Se um transitário demorar a liquidar as suas obrigações perante a autoridade portuária, o contentor é colocado em stand by.
Nelson Freire confirma a prioridade a determinados contentores, como é o caso daqueles que transportam medicamentos.
“Sendo um tipo de carga especial, esses contentores beneficiam de uma priorização durante o período de abertura. Durante o Verão, o número de contentores prioritários dobrou. Praticamente todo o processo de importação de medicamentos fez-se numa janela de Julho e Agosto”, elucida.
Contudo, este responsável avança que a ENAPOR está a trabalhar para disponibilizar, no seu site, todos os contentores que entraram no país e qual o estado de cada um, de forma a transmitir maior confiança aos transitários.
O administrador do Porto da Praia diz ainda compreender a reclamação dos transitários de que a ENAPOR devia assumir uma parte das dívidas contraídas devido ao atraso na abertura dos contentores.
Mas frisa que não foi provocado por uma acção ou inacção da empresa.
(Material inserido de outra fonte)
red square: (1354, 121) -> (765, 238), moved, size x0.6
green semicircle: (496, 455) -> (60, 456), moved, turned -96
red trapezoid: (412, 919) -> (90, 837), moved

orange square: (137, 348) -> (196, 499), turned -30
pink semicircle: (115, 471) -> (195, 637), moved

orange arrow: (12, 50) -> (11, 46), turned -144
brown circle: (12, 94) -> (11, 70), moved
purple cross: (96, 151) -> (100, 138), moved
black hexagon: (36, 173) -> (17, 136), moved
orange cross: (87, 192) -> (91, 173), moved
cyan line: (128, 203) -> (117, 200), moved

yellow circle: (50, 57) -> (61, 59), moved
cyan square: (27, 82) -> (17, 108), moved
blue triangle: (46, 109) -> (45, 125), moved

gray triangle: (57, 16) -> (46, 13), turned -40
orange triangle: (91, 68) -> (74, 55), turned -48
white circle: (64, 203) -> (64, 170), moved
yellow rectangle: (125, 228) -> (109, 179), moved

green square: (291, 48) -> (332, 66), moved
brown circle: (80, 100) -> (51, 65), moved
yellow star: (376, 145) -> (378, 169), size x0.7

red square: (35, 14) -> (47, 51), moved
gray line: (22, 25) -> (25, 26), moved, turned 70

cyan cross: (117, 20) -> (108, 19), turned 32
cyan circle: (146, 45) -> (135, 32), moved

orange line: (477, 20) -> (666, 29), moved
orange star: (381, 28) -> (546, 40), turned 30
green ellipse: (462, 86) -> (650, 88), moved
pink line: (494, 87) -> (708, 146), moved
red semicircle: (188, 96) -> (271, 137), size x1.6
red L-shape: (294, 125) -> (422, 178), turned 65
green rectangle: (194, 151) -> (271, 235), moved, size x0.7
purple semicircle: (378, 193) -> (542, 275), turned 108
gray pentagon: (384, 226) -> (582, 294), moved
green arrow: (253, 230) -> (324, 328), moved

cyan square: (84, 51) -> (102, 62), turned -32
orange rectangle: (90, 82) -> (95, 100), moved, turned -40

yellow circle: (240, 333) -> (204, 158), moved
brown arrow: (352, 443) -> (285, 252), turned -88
Por esta razão, recomenda a esses profissionais maior atenção no momento de negociar a vinda dos contentores para Cabo Verde.
Ou seja, prossegue, ao negociar o tempo de disponibilização dos contentores, os transitários devem levar em conta o período do ano, como o Verão ou épocas festivas.
Texto originalmente publicado na edição impressa do Expresso das Ilhas nº 1035 de 29 de Setembro de 2021.